The retailer also wanted to ensure that their needs would be met cost-effectively. For the client, this meant growing revenue while maintaining a $9 return.
To help them achieve their objectives, the first step their Acceleration Partners team took was to get the client set-up on an affiliate network that would allow them to grow their program strategically and cost-effectively. For the retailer, that network was ShareASale.
“Once we helped them transition their program to ShareASale, our team rolled up our sleeves and conducted a comprehensive audit of previous revenue-driving affiliates in their program to determine long-term partnership opportunities,” said Heather Creamer, the client’s AP Account Manager. “In this process, we were able to identify both top performing affiliates as well as affiliates who did not align with the client’s brand. The most brand-aligned affiliates were then invited to join their program on ShareASale.”
To enhance the quality and quantity of content affiliates in the retailer’s program, the AP team pulled up-to-date recruitment lists from our internal CRM. After designating select affiliates who would be great content partners for the client, the AP team sent them various communications that imparted the value and opportunity of the retailer’s affiliate program.
It was also important for the AP team to make strategic adjustments to affiliate commissions in order to make the program as attractive as possible to quality content affiliates while also ensuring the retailer would get the return they were looking for.
Once a strong base of brand-aligned affiliates were in their program and smart recruitment efforts were under way, the team went to work updating all of the retailer’s affiliate communications, including creating a fresh, well-designed newsletter template that they sent out to all affiliates every two weeks.
“To activate non-active affiliates, we created a blog post bonus campaign and offered it to every affiliate who had joined the program in the past four months,” said Creamer. “And to optimize click-active affiliates, our team sent out an email newsletter to them every two weeks that provided information about the client’s close-out sales and relevant categories to focus on in their content. We also offered affiliates three different blog post ideas in each newsletter and included links to special categories, shipping events, and the retailer’s internally-created blog posts.”
For affiliates who had generated clicks, but not revenue, the team conducted special activation campaigns. For example, if the affiliate drove their first three sales within a 30-day window, they’d earn an additional one percent commission increase in the following month. In addition, the team provided all the retailer’s affiliates with tips and tricks for how to drive sales.
By laying out a customized, strategic process for the retailer, the Acceleration Partners team was able to:
- Grow overall revenue for the client by 206% year-over-year (YOY) while maintaining their return on ad spend goal of a $9.
- Recruit over 800 quality affiliates into their program, almost 700 of which are content affiliates.
- Generate over 40 sponsored blog posts from affiliates.
- Decrease affiliate network fees by 30% YOY.
- Increase their average order value by $5 YOY.
- Increase their conversion rate three percentage points from 1% to 4% by ensuring only qualified affiliates were accepted into the client’s program.
Today, the retailer’s program is now running on all cylinders.
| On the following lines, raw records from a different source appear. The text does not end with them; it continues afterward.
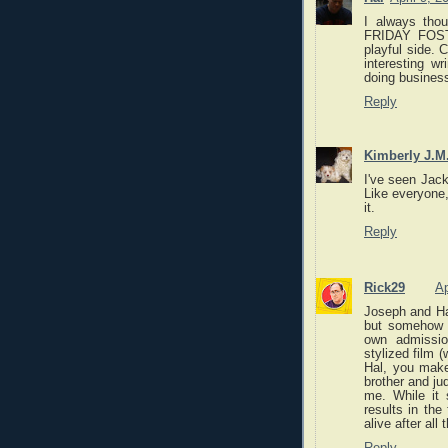
I always tho
FRIDAY FOST
playful side.
interesting wr
doing business
Reply
Kimberly J.M
I've seen Jack
Like everyone,
it.
Reply
Rick29
Ap
Joseph and Hal
but somehow 
own admissio
stylized film 
Hal, you make
brother and ju
me. While it 
results in the
alive after all t
Reply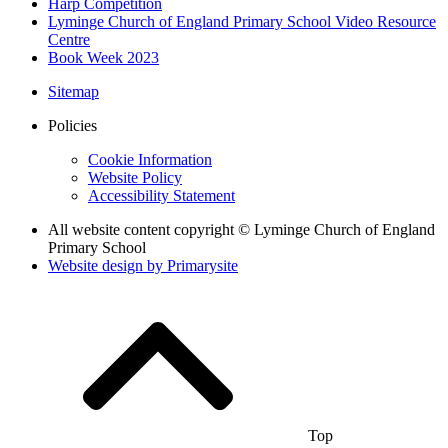
Harp Competition
Lyminge Church of England Primary School Video Resource
Centre
Book Week 2023
Sitemap
Policies
Cookie Information
Website Policy
Accessibility Statement
All website content copyright © Lyminge Church of England
Primary School
Website design by
Primarysite
Top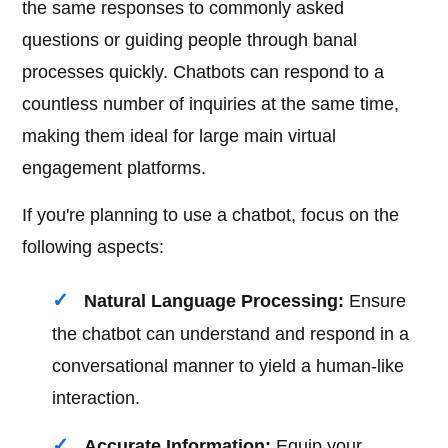
the same responses to commonly asked
questions or guiding people through banal
processes quickly. Chatbots can respond to a
countless number of inquiries at the same time,
making them ideal for large main virtual
engagement platforms.
If you're planning to use a chatbot, focus on the
following aspects:
Natural Language Processing:
Ensure
the chatbot can understand and respond in a
conversational manner to yield a human-like
interaction.
Accurate Information:
Equip your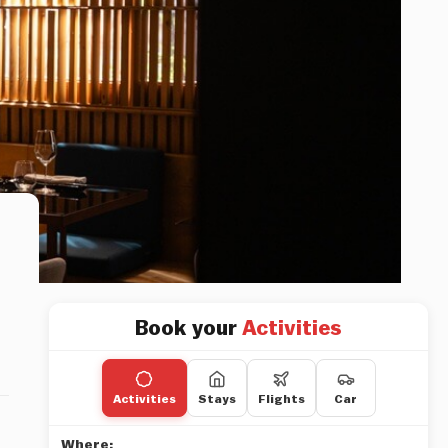
Book your
Activities
Activities
Stays
Flights
Car
Where: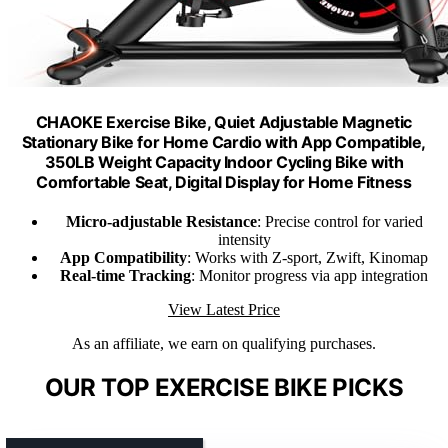
CHAOKE Exercise Bike, Quiet Adjustable Magnetic
Stationary Bike for Home Cardio with App Compatible,
350LB Weight Capacity Indoor Cycling Bike with
Comfortable Seat, Digital Display for Home Fitness
Micro-adjustable Resistance
: Precise control for varied
intensity
App Compatibility
: Works with Z-sport, Zwift, Kinomap
Real-time Tracking
: Monitor progress via app integration
View Latest Price
As an affiliate, we earn on qualifying purchases.
OUR TOP EXERCISE BIKE PICKS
The AP team consistently monitors for fraud, FTC disclosures, trademark bidding, etc. as well as for performance. What’s more is that information is now being shared consistently with their internal team via weekly and monthly reporting. The retailer’s internal involvement and support combined with a better management and publisher development process will only continue to ensure their program bears fruit.
“We’ve learned a great deal about what resonates best with different affiliate types (content sites, loyalty sites, coupon sites, etc.). We’ve also been able to base our campaigns on segmented groups which allows us to get the most interaction from each subset,” said Creamer. “We also recently conducted an affiliate survey. The direct feedback and responses from affiliates is incredibly valuable as it provides us insight into what compels them to promote a brand’s offerings. These learnings will enable us to develop even more strategic campaigns that will offer value to both affiliates and to our client.”